Shares in Balfour Beatty, the UK’s largest construction group, rose 8% yesterday as the City of London decided that its low share price made it both a good investment, and a target for acquisition.

Bank of America Merrill Lynch, Liberum Capital and RBC Capital were among the finance houses  who advised their clients to buy Balfour Shares. Bank of America said it expected Balfour’s share price to rise from 176p to a target price of 230p; Liberum Capital was even more optimistic, with a target price of 250p.

Joe Brent, head of research at Liberum, said in his note to clients that the firm now had a strong balance sheet, and he thought the appointment of Leo Quinn as chief executive would improve the firm’s performance.

Brent wrote: "Leo Quinn (pictured) is a remarkable hire as chief executive (although the shares at QinetiQ underperformed by 4% during his tenure). We expect him to have a low tolerance for loss makers, and to take whatever steps necessary to ensure sufficient balance sheet strength."

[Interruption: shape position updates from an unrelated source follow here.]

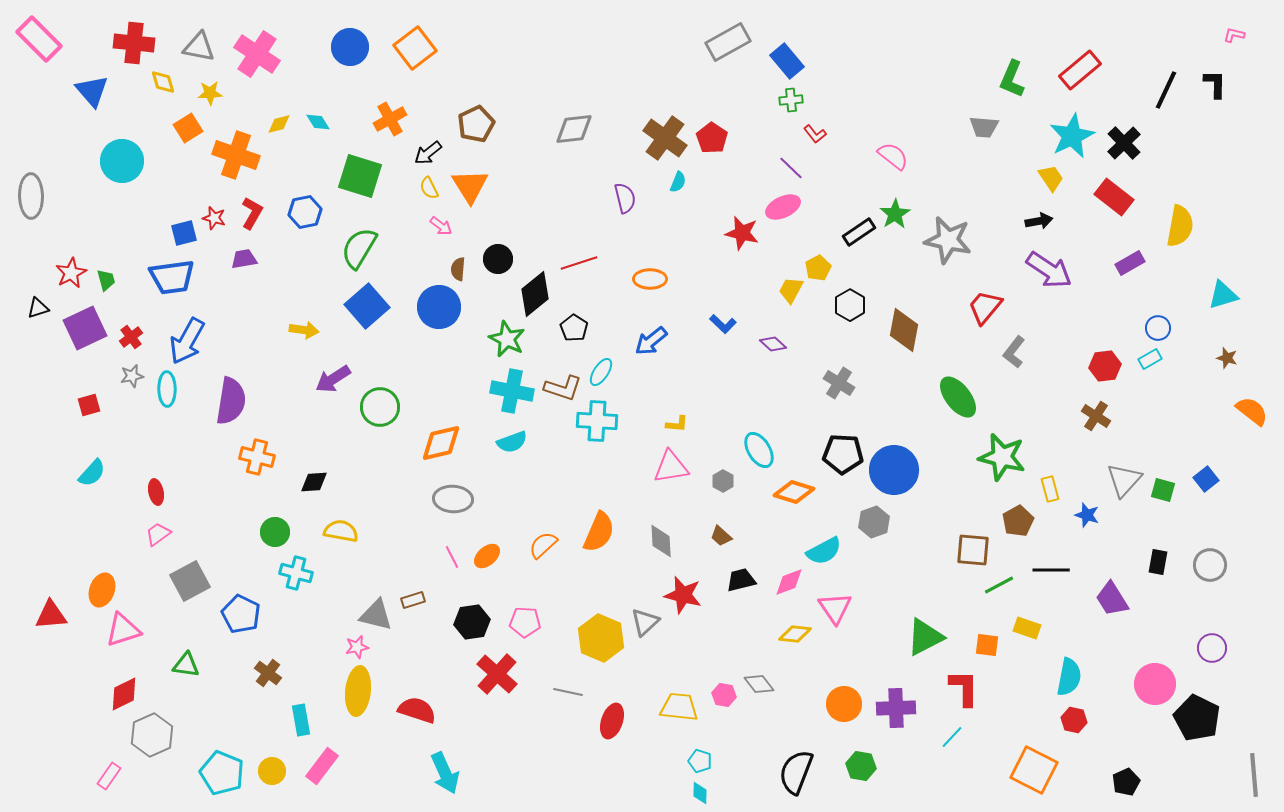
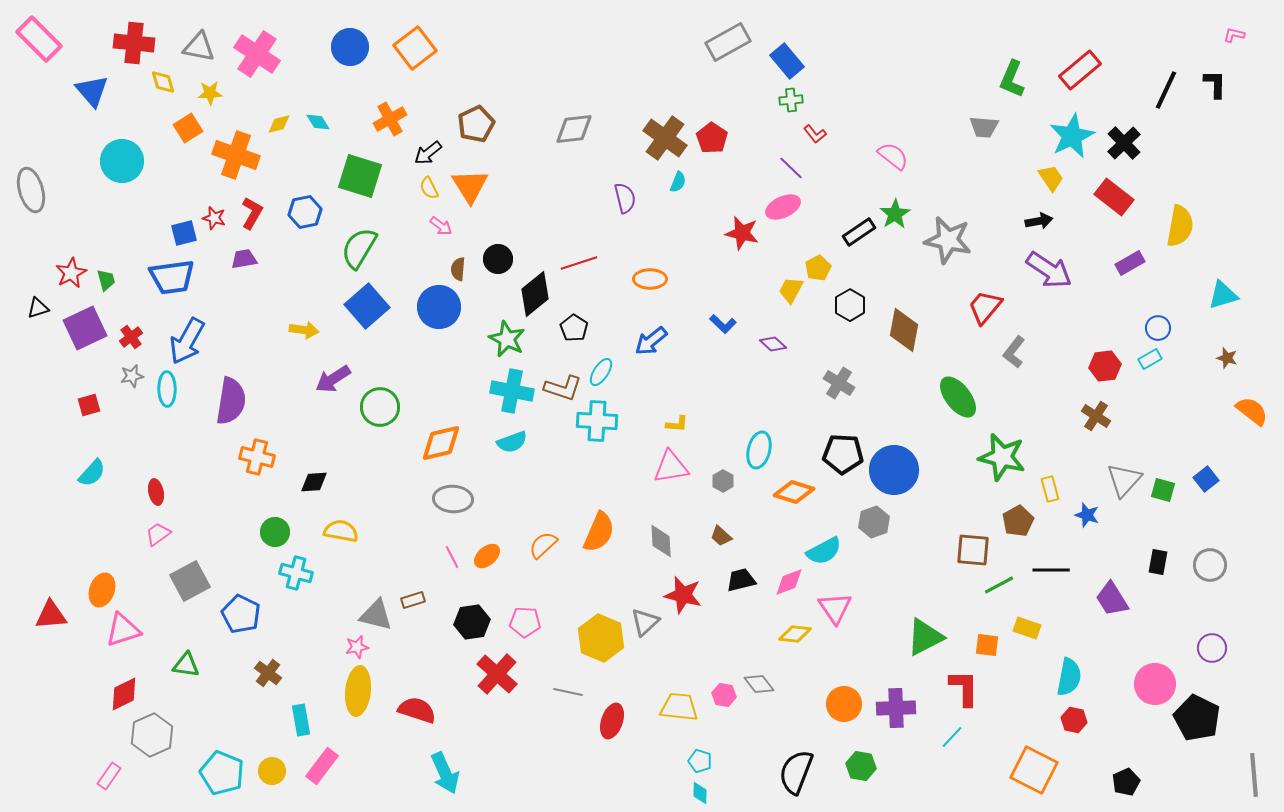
gray ellipse at (31, 196): moved 6 px up; rotated 15 degrees counterclockwise
cyan ellipse at (759, 450): rotated 45 degrees clockwise
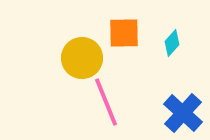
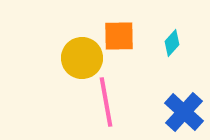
orange square: moved 5 px left, 3 px down
pink line: rotated 12 degrees clockwise
blue cross: moved 1 px right, 1 px up
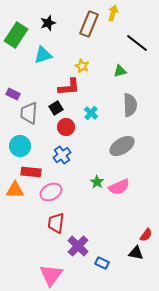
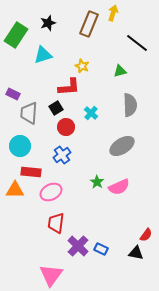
blue rectangle: moved 1 px left, 14 px up
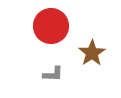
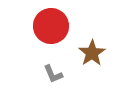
gray L-shape: rotated 65 degrees clockwise
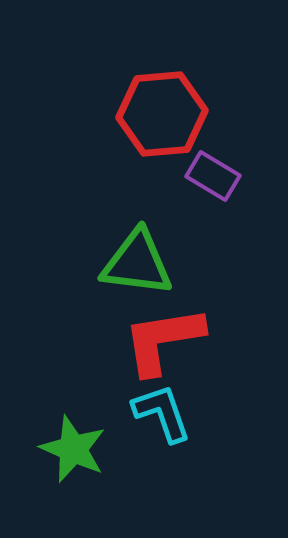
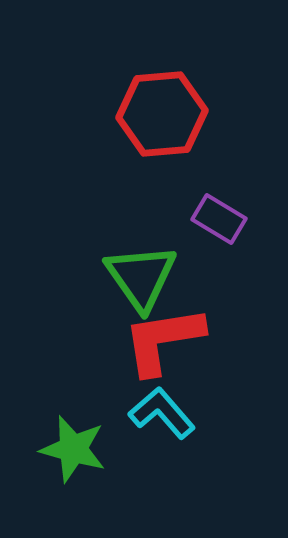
purple rectangle: moved 6 px right, 43 px down
green triangle: moved 4 px right, 14 px down; rotated 48 degrees clockwise
cyan L-shape: rotated 22 degrees counterclockwise
green star: rotated 8 degrees counterclockwise
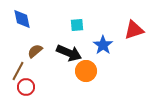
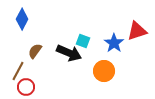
blue diamond: rotated 40 degrees clockwise
cyan square: moved 6 px right, 16 px down; rotated 24 degrees clockwise
red triangle: moved 3 px right, 1 px down
blue star: moved 11 px right, 2 px up
brown semicircle: rotated 14 degrees counterclockwise
orange circle: moved 18 px right
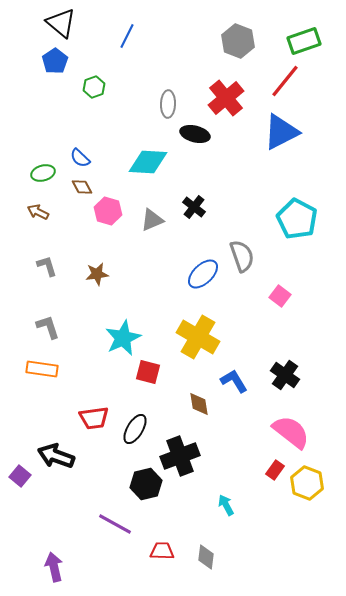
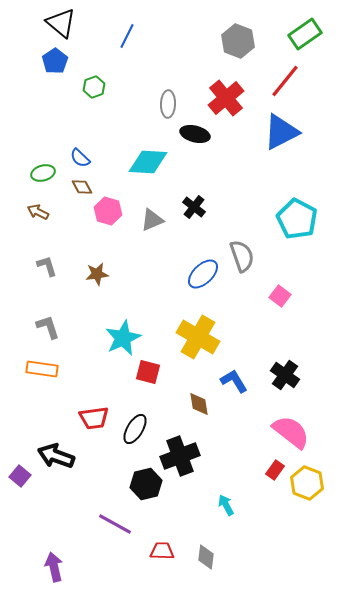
green rectangle at (304, 41): moved 1 px right, 7 px up; rotated 16 degrees counterclockwise
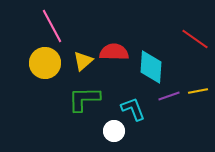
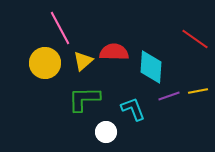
pink line: moved 8 px right, 2 px down
white circle: moved 8 px left, 1 px down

He added that Balfour’s well publicised problems with non-performing contracts, which have led to five profit warnings over the past two years, were confined to the UK, and the firm’s businesses in the Middle East, Asia Pacific and the US were performing in line with expectations.

There was some good news for the UK business earlier today when it was selected by the London Legacy Development Corporation to build 1,500 homes in east London’s Olympic Park. Balfour is leading a consortium that includes social housing company Places for People and architect Studio Egret West.

Balfour’s star performer over recent years has been Parsons Brinckerhoff, its professional services subsidiary. Although this was sold at the end of last month, Balfour still holds a portfolio of PPP assets worth about $1.5bn – almost as much as its market capitalisation of $1.9bn.

Balfour sold a group of loss-making German rail businesses to the Austrian firm Rhomberg Sersa Rail Group earlier this month, a transaction that amounted to a $40m loss.